» Dataset items
####

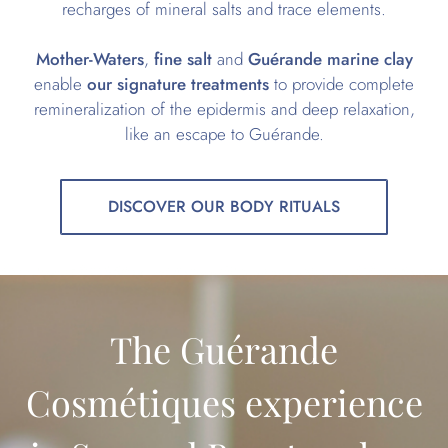
recharges of mineral salts and trace elements.
Mother-Waters
,
fine salt
and
Guérande marine clay
enable
our signature treatments
to provide complete
remineralization of the epidermis and deep relaxation,
like an escape to Guérande.
DISCOVER OUR BODY RITUALS
The Guérande
Cosmétiques experience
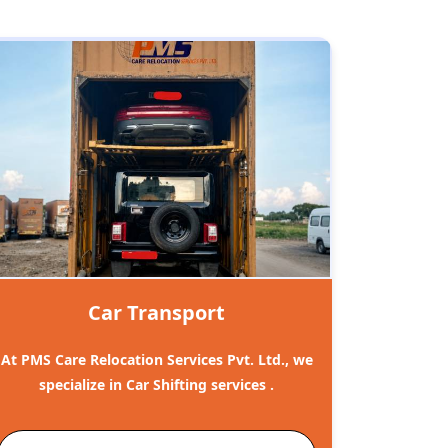
Car Transport
At PMS Care Relocation Services Pvt. Ltd., we
specialize in Car Shifting services .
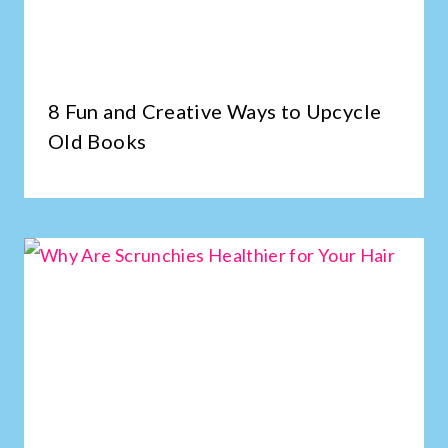
8 Fun and Creative Ways to Upcycle
Old Books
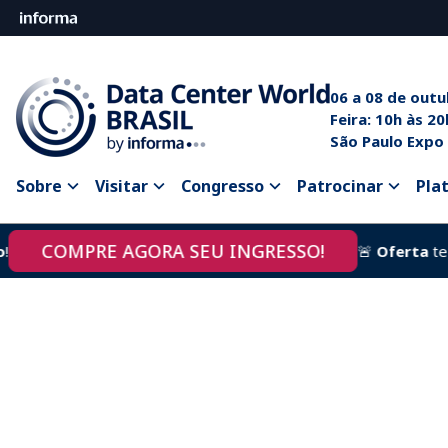
06 a 08 de out
Feira: 10
São Paulo Expo
Sobre
Visitar
Congresso
Patrocinar
Pla
COMPRE AGORA SEU INGRESSO!
🚨
Oferta
termin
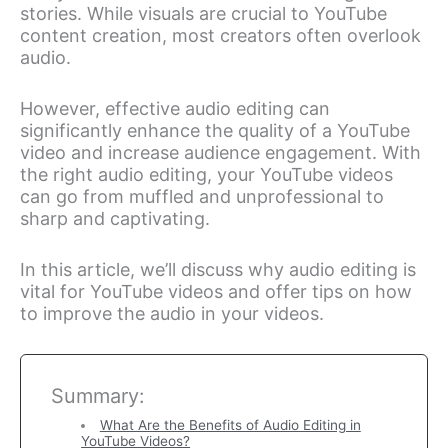
stories. While visuals are crucial to YouTube
content creation, most creators often overlook
audio.
However, effective audio editing can
significantly enhance the quality of a YouTube
video and increase audience engagement. With
the right audio editing, your YouTube videos
can go from muffled and unprofessional to
sharp and captivating.
In this article, we’ll discuss why audio editing is
vital for YouTube videos and offer tips on how
to improve the audio in your videos.
Summary:
What Are the Benefits of Audio Editing in
YouTube Videos?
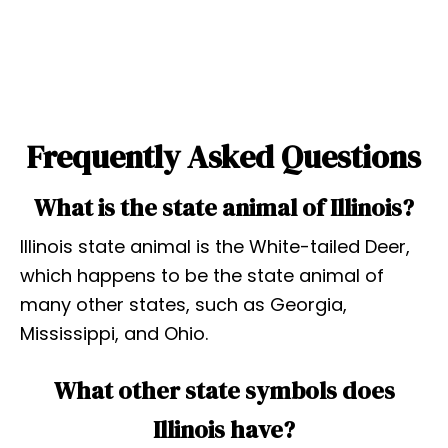
Frequently Asked Questions
What is the state animal of Illinois?
Illinois state animal is the White-tailed Deer,
which happens to be the state animal of
many other states, such as Georgia,
Mississippi, and Ohio.
What other state symbols does
Illinois have?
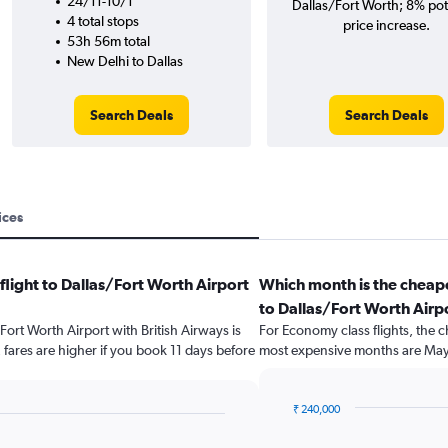
24/11-10/1
Dallas/Fort Worth; 8% pot
4 total stops
price increase.
53h 56m total
New Delhi to Dallas
Search Deals
Search Deals
ices
flight to Dallas/Fort Worth Airport
Which month is the cheape
to Dallas/Fort Worth Airp
/Fort Worth Airport with British Airways is
For Economy class flights, the c
fares are higher if you book 11 days before
most expensive months are May
₹ 240,000
Bar
Chart
graphic.
chart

####

» WHAT IS REQUIRED
Please output all of the entries above exactly, but without any picture.

» ANSWER TO THE PROBLEM
recharges of mineral salts and trace elements.
Mother-Waters
,
fine salt
and
Guérande marine clay
enable
our signature treatments
to provide complete
remineralization of the epidermis and deep relaxation,
like an escape to Guérande.
DISCOVER OUR BODY RITUALS
The Guérande
Cosmétiques experience
Car Transport
At PMS Care Relocation Services Pvt. Ltd., we
specialize in Car Shifting services .
8 Fun and Creative Ways to Upcycle
Old Books
06 a 08 de out
Feira: 10
São Paulo Expo
Sobre
Visitar
Congresso
Patrocinar
Pla
COMPRE AGORA SEU INGRESSO!
🚨
Oferta
termin
stories. While visuals are crucial to YouTube
content creation, most creators often overlook
audio.
However, effective audio editing can
significantly enhance the quality of a YouTube
video and increase audience engagement. With
the right audio editing, your YouTube videos
can go from muffled and unprofessional to
sharp and captivating.
In this article, we’ll discuss why audio editing is
vital for YouTube videos and offer tips on how
to improve the audio in your videos.
Summary:
What Are the Benefits of Audio Editing in
YouTube Videos?
Frequently Asked Questions
What is the state animal of Illinois?
Illinois state animal is the White-tailed Deer,
which happens to be the state animal of
many other states, such as Georgia,
Mississippi, and Ohio.
What other state symbols does
Illinois have?
24/11-10/1
Dallas/Fort Worth; 8% pot
4 total stops
price increase.
53h 56m total
New Delhi to Dallas
Search Deals
Search Deals
ices
flight to Dallas/Fort Worth Airport
Which month is the cheape
to Dallas/Fort Worth Airp
/Fort Worth Airport with British Airways is
For Economy class flights, the c
fares are higher if you book 11 days before
most expensive months are May
₹ 240,000
Bar
Chart
graphic.
chart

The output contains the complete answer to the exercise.